3   GPU range of speeds

Here is an example of the wide range of Nvidia GPU speeds; all times are +-20%.

The GTX 1080 has 2560 CUDA cores @ 1.73GHz and 8GB of memory. matrixMulCUBLAS runs at 3136 GFlops. However the reported time (0.063 msec) is so small that it may be inaccurate. The quoted speed of the 1080 is about triple that. I'm impressed that the measured performance is so close.

The Quadro K2100M in my Lenovo W540 laptop has 576 CUDA cores @ 0.67 GHz and 2GB of memory. matrixMulCUBLAS runs at 320 GFlops. The time on the GPU was about .7 msec, and on the CPU 600 msec.

It's nice that the performance almost scaled with the number of cores and clock speed.

4   CUDA

4.1   Versions

  1. CUDA has a capability version, whose major number corresponds to the micro-architecture generation. Kepler is 3.x.

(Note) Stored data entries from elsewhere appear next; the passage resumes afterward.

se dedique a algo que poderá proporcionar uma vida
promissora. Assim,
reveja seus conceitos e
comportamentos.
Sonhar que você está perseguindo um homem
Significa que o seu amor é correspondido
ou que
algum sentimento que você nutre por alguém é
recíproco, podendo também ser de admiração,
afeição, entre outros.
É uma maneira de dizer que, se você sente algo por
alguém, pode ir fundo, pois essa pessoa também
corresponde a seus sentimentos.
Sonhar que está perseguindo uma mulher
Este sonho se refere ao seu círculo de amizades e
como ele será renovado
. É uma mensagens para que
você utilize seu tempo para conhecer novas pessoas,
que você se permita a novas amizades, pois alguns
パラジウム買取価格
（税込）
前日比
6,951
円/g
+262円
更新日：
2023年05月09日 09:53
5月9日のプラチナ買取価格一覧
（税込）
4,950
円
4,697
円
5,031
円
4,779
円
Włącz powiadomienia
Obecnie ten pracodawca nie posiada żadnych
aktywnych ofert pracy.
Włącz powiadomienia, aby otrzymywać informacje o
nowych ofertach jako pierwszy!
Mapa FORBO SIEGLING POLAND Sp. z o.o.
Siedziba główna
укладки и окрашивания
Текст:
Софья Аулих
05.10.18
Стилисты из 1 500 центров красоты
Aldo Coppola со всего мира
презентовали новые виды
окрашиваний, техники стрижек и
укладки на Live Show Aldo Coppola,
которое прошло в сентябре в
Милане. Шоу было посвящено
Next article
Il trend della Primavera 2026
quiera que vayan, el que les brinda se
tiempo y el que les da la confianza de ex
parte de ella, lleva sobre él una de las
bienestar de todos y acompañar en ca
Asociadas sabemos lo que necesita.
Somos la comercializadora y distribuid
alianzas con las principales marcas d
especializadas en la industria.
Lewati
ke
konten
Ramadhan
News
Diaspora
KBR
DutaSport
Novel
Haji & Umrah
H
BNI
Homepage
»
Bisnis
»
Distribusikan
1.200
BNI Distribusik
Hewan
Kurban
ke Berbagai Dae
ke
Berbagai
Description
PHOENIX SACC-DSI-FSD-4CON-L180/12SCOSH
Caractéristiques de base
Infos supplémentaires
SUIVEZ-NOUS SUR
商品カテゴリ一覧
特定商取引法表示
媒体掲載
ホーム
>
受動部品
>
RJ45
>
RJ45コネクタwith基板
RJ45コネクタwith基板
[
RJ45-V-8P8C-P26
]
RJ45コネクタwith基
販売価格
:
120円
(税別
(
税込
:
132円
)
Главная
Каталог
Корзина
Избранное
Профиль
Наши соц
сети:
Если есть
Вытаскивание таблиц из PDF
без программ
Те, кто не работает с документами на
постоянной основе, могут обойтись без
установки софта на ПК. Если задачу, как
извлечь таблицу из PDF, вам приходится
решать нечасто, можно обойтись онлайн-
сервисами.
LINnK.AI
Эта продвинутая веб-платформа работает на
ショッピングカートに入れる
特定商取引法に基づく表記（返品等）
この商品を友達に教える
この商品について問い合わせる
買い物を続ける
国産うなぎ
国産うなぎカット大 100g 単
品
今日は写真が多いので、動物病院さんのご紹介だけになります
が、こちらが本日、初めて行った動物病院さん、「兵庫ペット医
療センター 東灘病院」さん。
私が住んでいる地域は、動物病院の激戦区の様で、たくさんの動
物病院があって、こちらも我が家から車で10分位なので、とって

The K20xm is 3.5. The GTX 1080 is 6.1. Here is a table of the properties of different compute capabilities. However, that table is not completely consistent with what deviceQuery shows, e.g., the shared memory size.

  2. nvcc, the CUDA compiler, can be told which capabilities (aka architectures) to compile for. They can be given as a real architecture, e.g., sm_61, or a virtual architecture. e.g., compute_61.

    Just use the option -arch=compute_61.

  3. The CUDA driver and runtime also have a software version, defining things like available C++ functions. The latest is 9.1. This is unrelated to the capability version.

4.2   Stanford lectures

  1. On the web server.
  2. On geoxeon: /parallel-class/stanford/lectures/
  3. Lecture 4: how to
    1. cache data into shared memory for speed, and
    2. use hierarchical sync.

4.3   Misc

  1. With CUDA, the dominant problem in program optimization is optimizing the data flow. Getting the data quickly to the cores is harder than processing it. It helps big to have regular arrays, where each core reads or writes a successive entry.

    This is analogous to the hardware fact that wires are bigger (hence, more expensive) than gates.

  2. That is the opposite optimization to OpenMP, where having different threads writing to adjacent addresses will cause the false sharing problem.

  3. Nvidia CUDA FAQ

    1. has links to other Nvidia docs.
    2. is a little old. Kepler and Fermi are 2 and 3 generations old.